What about getting your foundation custom blended?  I believe Prescriptives has recently expanded this service to more counters / locations.


----------



## siworae

my skin is quite pale and i currently use Laneige moisture lighting foundation... unfortunately, there's only four different shades.  but, i was able to find one that is suitable for my skin tone and it works very well for me.  it's a Korean brand, which is not readily available here, but can probably be found in Asian stores in the US.  i usually purchase Laneige products online from sasa.com (HK based cosmetics store)


----------



## [vogue]

I think that SKII has got one of the best foundations, Shu Uemura has got super natural and fabulous textures, and MAC has got a colour pallete of every colour in history. A tip for you.. Once you've found your perfect foundation colour, get one in a shade darker and a shade lighter. Mix accordingly everyday as your skin tone changes day to day...depending on how much sleep you've got, your diet and whatnot...


----------



## keal

i've found clinique foundations have been pretty good for matching all the asian skin tones in our family.... i'm more tan, my sis is more yellow and my grandma is paler but we all do ok with clinique...


----------



## babyclouds

If you live near a Giorgio Armani makeup counter you can swing by and get a sample from them.  It works great and lasts all day.


----------



## LadyRacerTRD

I've tried a lot of foundations. It's kind of hard for me because I'm tanned asian. I had some loose powder from Origins that I loved, but it was discontinued. I heard that Laura Mercier and Chanel have good yellow based undertones. I use Laura Mercier's silk creme foundation. It's very light but it lasts longer than other foundations that I've tried.


----------



## bb10lue

babyclouds said:


> If you live near a Giorgio Armani makeup counter you can swing by and get a sample from them.  It works great and lasts all day.



Try Giorgio Armani luminous silk foundation and ANNA SUI liquid foundation they are absolutely my favorite!!!


----------



## kellyLV

just bought shu uemura velvet perfect powder foundation, i love it,i will def buy again its perfect for my asian tone and i love the texture.And it looks natural and not too made up plus its long wearing.I tried Laura Mercier its good too but the color slightly changes after a while and makes my face a little darker than my tone.I also tried awake and clinique but both makes my skin too dry.


----------



## nancypants

i have really pale pinkish undertone asian skin. i only use chanel foundation. also, for everyday, i use the aquasomething tinted moisturizure from lancome. in #1. it works well


----------



## breakfast lover

I like Clinique superfit makeup the best. MAC has a lot of colors but makes my face really oily after a couple of hours.

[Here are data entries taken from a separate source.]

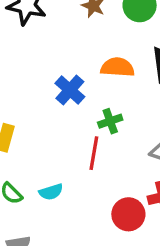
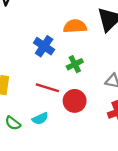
red line: (94, 153) -> (47, 88), moved, turned -75
red circle: (128, 214) -> (75, 101), moved

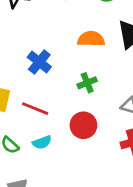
blue cross: (44, 46) -> (39, 62), moved
red line: (47, 88) -> (35, 109), moved

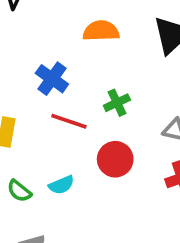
orange semicircle: (91, 39) -> (101, 31), moved
red line: (35, 109) -> (69, 121), moved

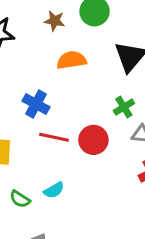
green cross: (117, 103) -> (124, 107), moved
red circle: (115, 159) -> (93, 140), moved

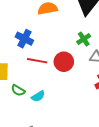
green semicircle: (20, 199) -> (18, 90), moved

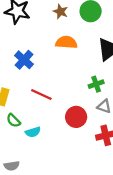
blue cross: (24, 39) -> (24, 60), moved
red circle: (64, 62) -> (76, 117), moved

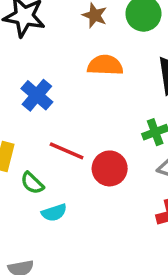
red circle: (76, 117) -> (110, 168), moved
green semicircle: (13, 121) -> (32, 183), moved

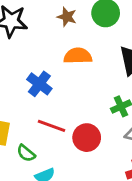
blue cross: (37, 95) -> (39, 84), moved

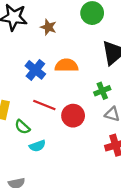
brown star: (67, 17) -> (48, 27), moved
orange semicircle: (78, 56) -> (67, 65), moved

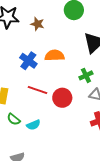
green semicircle: (22, 127) -> (14, 119), moved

Many people have told me to try Laura Mercier and I definitely am going to.


----------



## ChloeSS

my favorite is chantecaille Future skin!! the best out of all the foundation I tried.. which are.. sofina, RMK, Armani, ipsa, Mac etc... it has a very natural coverage, I dont feel oily in the mid-day or after a few hrs. 

the 2nd best is RMK!


----------



## karman

I've tried some Clinique foundations, and they have SO many shades, ask one of the SAs to help you pick one for you!


----------



## Viv

So, by far i think bare escentuals *i.d. bareMinerals Foundation - SPF 15 Sunscreen in color 2.3 *Medium Beige is really really good!!! I  their foundation!!! If there is a store near you should go try it out!  Good Luck~


----------



## teesa2you

I use 2.3 as well although I mix a bit more of the #2 into it.. MY skin has some golden tones in it. What I actually do is mix the number 2 and 3 foundation and come up with my own version of 2.3 lol. It is just slightly more golden then the store bought one and matches great and love the minerals!! And I love the well rested for a concealer! I use it everywhere.


----------



## klucelg

For me it's Px custom Blend.  Well worth the money to get the right shade.  I'm waiting for the next Custom Blend event to get mine done again by a Px expert.  FYI, I have darker Y/O skintones.


----------



## yeppun_1

I've been using Shiseido Hydro-Liquid Compact for a few years.  It's great because the coverage is good, but not too thick, so it looks natural and very luminous.  I also like it because it's like a liquid in a compact, which is really convenient.  They have a variety of shades, and they'll help you find a good match for your skin.  It also has SPF (20 I believe), so you get some added protection (esp. important for Asian skin)


----------